異界への揺らぎ
「香り……?」
ふと頭をもたげた微かな違和感に、シュンはメイから顏を離した。
「んぅ……どうしたのシュン? もっと、ほら……」
頭が痺れるような甘い香りの立ち込めた神社の境内。
シュンに押し倒されたメイが、甘えるような声で彼にそう囁いてくる。
メイの胸に添えられたシュンの手に、彼女の右手が添えられた。
ジットリと汗ばんだメイの掌が、もどかしそうにシュンの手をさする。
そして……メイのもう片方の手は、フワリとした自分のスカートに伸びていった。
メイが自分から、スカートの裾をゆっくりとたくり上げてゆく。
メイのスラリとした脚が、ついで白いふとももが露わになってゆく。
メイの手が止まらない、さらにその上まで、シュンの身体の下で……
「何か……おかしい!」
メイの姿から目が離せない。
滾り出そうな熱さに全身を支配されながら、シュンはハッキリそう気づいた。
「ねえシュン……」
シュンを見つめるメイの緑の瞳が、トロリとうるんでいた。
メイの赤い舌先が、何かを欲しがるようにペロリと桜色の唇を舐めまわす……
「違う! やっぱりこれは……違う!」
シュンは強烈な違和感に襲われてメイから身体を起す。
こんなのメイじゃない。
俺もメイもおかしくなってる。
まるで、誰かにいいように動かされているような……!
「あぅ……シュン……!」
メイが何かに堪えかねたように、甘えた声を上げてシュンの脚にすがってきた。
メイの顏が、丁度シュンの腰のあたりに来た。
「わっ!」
足を取られて再び石畳に仰向けになるシュン。
「ふううぅ……シュン!」
メイの人差指が、ス……と愛おしげにシュンのズボンをなぞった。
彼女の手が、細やかな指先が、シュンのズボンのある一点に伸びてゆく。
そして……
「駄目だメイ!」
メイの手をどうにか振り払いながら、シュンは痺れた頭で辺りを見回す。
もうこれ以上、理性を保てそうにない。
このままじゃ俺、メイに……
「ん……」
その時だ。
シュンは唐突に、目の前の景色のある違和感に気づいた。
風に揺れている草むらの一角だけが、まるで張り付いたように動かないのだ。
「……」
シュンは黙って上体を起こすと、腰から下げた黒剣の柄に手をかけた。
ビュルン……!
左腕から伸びた緑の蔓が境内の一角に伸びて行き何かに絡みつくと……
「わああ!」
悲鳴と共に、境内に伸びた草むらの一角を突き破って、一人の少女が石畳に転がり出てきた。

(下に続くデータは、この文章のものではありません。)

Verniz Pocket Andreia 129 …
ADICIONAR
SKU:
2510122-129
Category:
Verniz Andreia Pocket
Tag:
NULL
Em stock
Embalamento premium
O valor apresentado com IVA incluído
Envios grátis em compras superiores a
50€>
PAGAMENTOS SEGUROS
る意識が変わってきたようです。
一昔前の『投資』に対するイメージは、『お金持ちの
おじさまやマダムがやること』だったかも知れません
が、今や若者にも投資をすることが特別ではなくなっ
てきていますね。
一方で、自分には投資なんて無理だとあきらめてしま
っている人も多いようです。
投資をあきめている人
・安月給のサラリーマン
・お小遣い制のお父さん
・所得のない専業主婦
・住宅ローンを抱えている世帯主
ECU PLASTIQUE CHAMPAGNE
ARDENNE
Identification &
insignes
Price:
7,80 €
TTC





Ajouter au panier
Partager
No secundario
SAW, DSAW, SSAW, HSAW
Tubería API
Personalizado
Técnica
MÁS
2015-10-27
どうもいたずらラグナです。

黒装束に身を包み、紫紺の髪を三つ編みに結わえた少女。
箕面森ホタルの姿だった。
「ホタル……! お前、シーナと一緒じゃなかったのか!?」
「シュン殿! どうしてホタルの隠れ身を……!」
呆れた顏で呟くシュンに、ホタルは愕然とした様子。
ホタルの全身からは桃色の霧のようなモノが漂って、境内を甘い香りで満たしていた。
「いいから、その匂いを止めろ!」
「わかりました。わかったですぅ! 苦しい! やめて!」
薔薇の蔓でギリギリとホタルを締め上げるシュンに、彼女がたまらずそう答えると、
「フレーバー・スッキリ!」
シュー……。
ホタルの叫びと同時に、彼女の全身から今度は薄緑色の霧のようなものが噴き出した。
境内が爽やかなミントの香りで満たされて行った。
と、同時に、
「うん?」
シュンの脚に縋って、彼のズボンのジッパーを下ろそうとしていたメイがおかしな声を上げる。
「わー! 何よ、なんなのよ!」
そして顏を真っ赤にしながら、慌ててシュンから離れた。
「ホタル……おぉまぁえぇ!」
「ホタルちゃん……なななな何やってるのよぉ!」
「あえへへへへへ……。シュン殿、メイ殿、ひょっとして、怒ってます?」
憤怒の形相で目の前の忍者をにらむむシュンとメイ。
ホタルは頬をヒクつかせながら頭をかいた。
シュンとメイをおかしな気分にさせたのは、ホタルが自身の身体から放たれて境内に充満した『匂い』のだったのだ。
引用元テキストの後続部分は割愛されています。